I swear that every 747 from the Far East to LAX must have arrived at the same time. The lines were absolutely humongous. I wasn’t sure what to do. And I certainly did not have any Pampers with me.

I decided to find someone looking officious and plead for mercy. I found my mark. He was a man about my age, slightly balding and talking to a pretty woman co-worker. I ran over.

“Hello. I am sorry to bother you with this. But do I really have to stand in this long line to get through immigration and customs?” I asked.

They looked at me like I was asking to borrow money, or something worse. I felt like the homeless on Sunset Boulevard. And then they looked at themselves and almost laughed together. The woman told me to get in line like everyone else.

I went straight for the dude. “I am really sorry but I am really ill. I was coming from Mexico and I was in the can for most of the flight. I am not going to make it through that massive line. Could you please help me?” I said.

He looked at me in shock, and then sympathy. It was one of the God knowing moments in one’s life. “No problem. Take the poor guy through immediately,” he said.

I thanked him profusely. I felt like offering him one of my children as payment, but I knew he couldn’t afford the school fees or the child maintenance. The woman led me through the huge line straight to the front. I felt like a rock star, or better for the moment, an important diplomat.

Then I realized that my immigration card said that I had been to Cuba along with Mexico. I was sure the immigration office was going to balk on that one. Just like they always do. I knew I was screwed.

I couldn’t believe it. But if she even looked at the form, I would have been surprised. She looked at me and then stamped it, without even saying a word.

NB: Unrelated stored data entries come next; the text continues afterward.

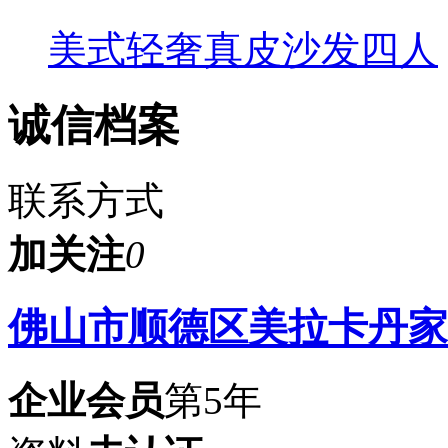
美式轻奢真皮沙发四人
诚信档案
联系方式
加关注
0
佛山市顺德区美拉卡丹家
企业会员
第5年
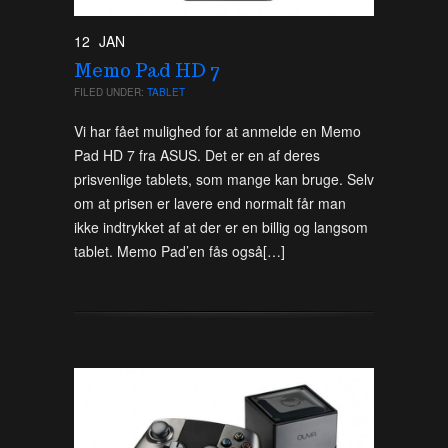
12
JAN
Memo Pad HD 7
FILED UNDER:
TABLET
Vi har fået mulighed for at anmelde en Memo
Pad HD 7 fra ASUS. Det er en af deres
prisvenlige tablets, som mange kan bruge. Selv
om at prisen er lavere end normalt får man
ikke indtrykket af at der er en billig og langsom
tablet. Memo Pad’en fås også[…]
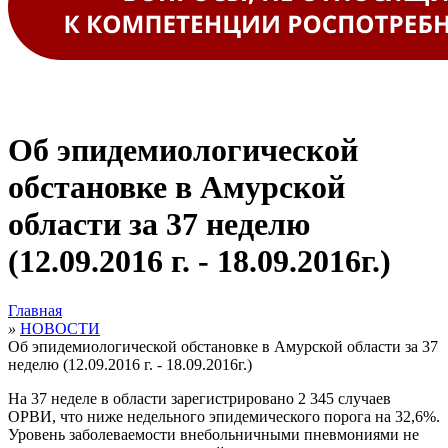
Об эпидемиологической
обстановке в Амурской
области за 37 неделю
(12.09.2016 г. - 18.09.2016г.)
Главная
»
НОВОСТИ
Об эпидемиологической обстановке в Амурской области за 37
неделю (12.09.2016 г. - 18.09.2016г.)
На 37 неделе в области зарегистрировано 2 345 случаев
ОРВИ, что ниже недельного эпидемического порога на 32,6%.
Уровень заболеваемости внебольничными пневмониями не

Nothing.

I walked away with my carry-on bag straight to the exit where the customs officer looked at the form and said nothing as well.

I thought about those cigars sitting seat pocket of the Mexicana Airbus for a split second as I walked out into the free world of LAX. I guess I shouldn’t have given them up so easily? But then thoughts quickly turned to something much more pressing, like the location of the nearest men’s room.

Comments   3 comment(s)

Brent Young June 11, 2008 11:24am ET

Sorry to hear about your run in with Montezuma's Revenge, but hate even worse to hear about the cigars that you donated to some lucky person. Hope you get to feeling better.


Edward Kobesky June 11, 2008 8:51pm ET

I recently had food poisoning for the first time last Christmas. (A bad clam, I think.) In the past, I had thought that I'd had it but nope...this time it was the real deal. I wouldn't wish it on my worst enemy and I ended up losing a week's work and about 15 pounds at the tail end of it.

I can't even imagine what I would have done if I'd been in a hotel in a foreign country somewhere, let alone an airplane followed by -- gulp -- a saunter through LAX and then a nice long sphincter-testing crawl down the 405. Yikes!

Suckling, once again, nice reporting...you are the MAN, pampers or no pampers.


Barry Kamen — NY —  June 15, 2008 8:35pm ET

I have been through US Customs many times and they have never searched my person. Why not invest in a nice 3-finger case and keep it in your inside pocket for those times when you just happen to have a few smokes with you for later?